We can see however that the current model we use, Claude Haiku 3.5, on average hit the evals the most often, with only paraphrasing being its real low point, but was more accurate with providing all information and citing it correctly, so absolutely a good sign that we are on the right track.

Another thing that was initially baffling to me is the lack of quality from higher grade models. As I am unsure on the specifics of why these responses were bad, I am making an educated guess that it is due to the natural language systems being better in these models, so wanting to add unnecessary information to each response, so it in turn lowers the evaluation metric in turn. This is an important point to consider in future, as better responses could be made with these models, but they require better fine tuning to get them to work at a more effective rate.

Conclusion

Overall, I think the best balance for the current system is still the Claude Haiku 3.5 Model. It has the best overall quality according to the evaluation metrics previously made, with the 4th fastest response time (which may be lower with caching as the quality is better overall, so fewer responses will need to be duplicated and remade to be better for the user to find it helpful).
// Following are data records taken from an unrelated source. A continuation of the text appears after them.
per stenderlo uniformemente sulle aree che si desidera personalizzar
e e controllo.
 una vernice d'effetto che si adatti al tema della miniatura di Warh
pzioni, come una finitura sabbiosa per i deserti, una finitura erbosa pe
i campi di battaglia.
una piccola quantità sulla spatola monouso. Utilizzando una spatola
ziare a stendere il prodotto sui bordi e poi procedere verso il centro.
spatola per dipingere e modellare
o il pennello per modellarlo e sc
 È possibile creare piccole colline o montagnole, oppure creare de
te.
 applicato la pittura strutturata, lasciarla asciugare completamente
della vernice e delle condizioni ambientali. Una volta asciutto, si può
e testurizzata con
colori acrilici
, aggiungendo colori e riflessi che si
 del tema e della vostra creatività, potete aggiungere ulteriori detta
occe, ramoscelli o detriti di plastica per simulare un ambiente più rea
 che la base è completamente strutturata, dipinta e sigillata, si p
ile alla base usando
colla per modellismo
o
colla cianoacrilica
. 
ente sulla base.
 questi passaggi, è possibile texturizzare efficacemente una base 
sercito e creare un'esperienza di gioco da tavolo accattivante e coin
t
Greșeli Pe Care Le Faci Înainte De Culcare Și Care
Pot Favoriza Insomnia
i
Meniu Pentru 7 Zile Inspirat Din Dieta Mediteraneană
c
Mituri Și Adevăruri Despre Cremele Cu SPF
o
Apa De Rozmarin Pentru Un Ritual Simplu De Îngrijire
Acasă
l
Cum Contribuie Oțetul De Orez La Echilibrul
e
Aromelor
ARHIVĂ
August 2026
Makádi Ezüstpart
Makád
The only downside is that it is slightly more costly than the next best on in my opinion, Gemini 2.5 Flash.

2.5 Flash had the fastest times of all models (a blisteringly fast 1.42s per query response), and its only failure was the lack of citations/ incorrect citations, so possibly with some tweaking this model could work even better than the current model place, for 1/3 the cost of the Haiku 3.5 Model.
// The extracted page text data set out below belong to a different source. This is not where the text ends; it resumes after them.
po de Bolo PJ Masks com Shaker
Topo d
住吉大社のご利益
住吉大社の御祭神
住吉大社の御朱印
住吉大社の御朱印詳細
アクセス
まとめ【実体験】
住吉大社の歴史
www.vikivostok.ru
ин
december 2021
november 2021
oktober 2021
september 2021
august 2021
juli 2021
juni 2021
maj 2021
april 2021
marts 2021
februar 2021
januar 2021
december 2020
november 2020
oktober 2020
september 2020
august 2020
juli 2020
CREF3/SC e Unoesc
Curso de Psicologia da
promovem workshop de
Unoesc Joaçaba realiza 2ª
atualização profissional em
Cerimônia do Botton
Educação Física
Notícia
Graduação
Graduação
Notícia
As a budget option, Deepseek also had a number of good qualities. It was obviously the cheapest, and had the 2nd(!) best quality according to our previous evaluation metrics. It did however have some issues with speed. It took around 11s per response, so for new documents this is a massive drop in speeds initially.

In conclusion, there is the 3 options to consider: Deepseek for high quality responses at a cheap rate for slow speed, Gemini 2.5 Flash for a good combination for both speed and quality, but needs further tweaking to be considered better than the third option, our current model in place, Claude Haiku 3.5, with the best quality, 3rd fastest speed and 2nd most cost effective.